Berlin - "Lichtverschmutzung" als Nemesis der Astronomie, die die alten städtischen Observatorien nahezu obsolet gemacht hat, steht seit Jahren in der Diskussion; verschiedenste Initiativen haben sich zum Ziel gesetzt, das Übermaß an künstlicher Beleuchtung vor allem in unseren Städten zu reduzieren. Doch ist die Astronomie nicht die einzige Leidtragende: Wissenschafter der Leibniz-Gemeinschaft fordern daher eine umfassendere Erforschung der Auswirkungen von künstlichem Licht auf Mensch und Umwelt. "Wir müssen uns der Tatsache stellen, dass die zunehmende Beleuchtung nicht nur positive Effekte wie eine erhöhte Sicherheit oder bessere Produktionsbedingungen für die Wirtschaft bringt, sondern auch negative Auswirkungen etwa auf die Ökologie hat", sagt der Sprecher des Leibniz-Forschungsverbundes "Verlust der Nacht" und Direktor des Leibniz-Instituts für Gewässerökologie und Binnenfischerei, Klement Tockner.

Wissenschafter verschiedenster Disziplinen aus sieben Instituten der Leibniz-Gemeinschaft sowie der Technischen Universität und der Freien Universität Berlin haben sich zum Forschungsverbund "Verlust der Nacht" zusammengeschlossen.
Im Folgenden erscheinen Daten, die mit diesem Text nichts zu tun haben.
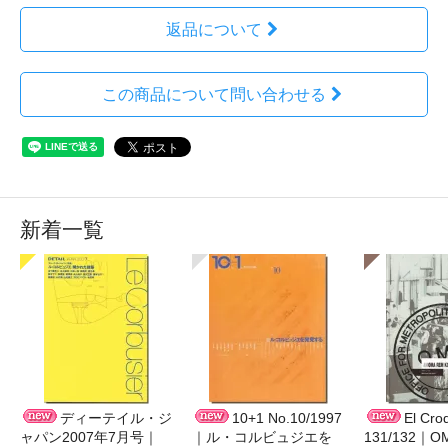
返品について
この商品について問い合わせる
新着一覧
ディーテイル・ジ
10+1 No.10/1997
El Cro
ャパン2007年7月号｜
｜ル・コルビュジエを
131/132｜O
Der Verbund ist der erste Disziplinen übergreifende Versuch, die ökologischen, gesundheitlichen sowie kulturellen und sozioökonomischen Auswirkungen, aber auch die Ursachen für die zunehmende Beleuchtung der Nacht zu untersuchen, die nach Angaben der Leibniz-Gemeinschaft jährlich um fünf bis sechs Prozent ansteigt. Eine erste Bestandsaufnahme hat der Verbund in der Schriftenreihe "Zwischenruf" vorgelegt.

Forschungsgebiete

Im Bereich der Medizin und Lebenswissenschaften geht es etwa um die Bedeutung des Lichts als biologischer "Taktgeber" für Lebewesen- Studien zufolge wird bei Schichtarbeit unter Kunstlicht der Hormonhaushalt gestört, was gesundheitliche Beeinträchtigungen bis hin zu einem höheren Brustkrebsrisiko nach sich ziehen kann. In der Ökologie sind die Auswirkungen des millionenfachen Todes von Insekten (etwa an Straßenlaternen) auf Ökosysteme nur gering erforscht, wie zum Beispiel durch den Verlust von Insekten als Nahrung für andere Organismen oder auch als Bestäuber von Pflanzen. Bei Lichteinwirkungen auf Gewässer oder bei Vogelwanderungen lassen sich ebenfalls Auswirkungen durch künstliches Licht beobachten, ohne dass die genauen Umstände bisher näher untersucht sind.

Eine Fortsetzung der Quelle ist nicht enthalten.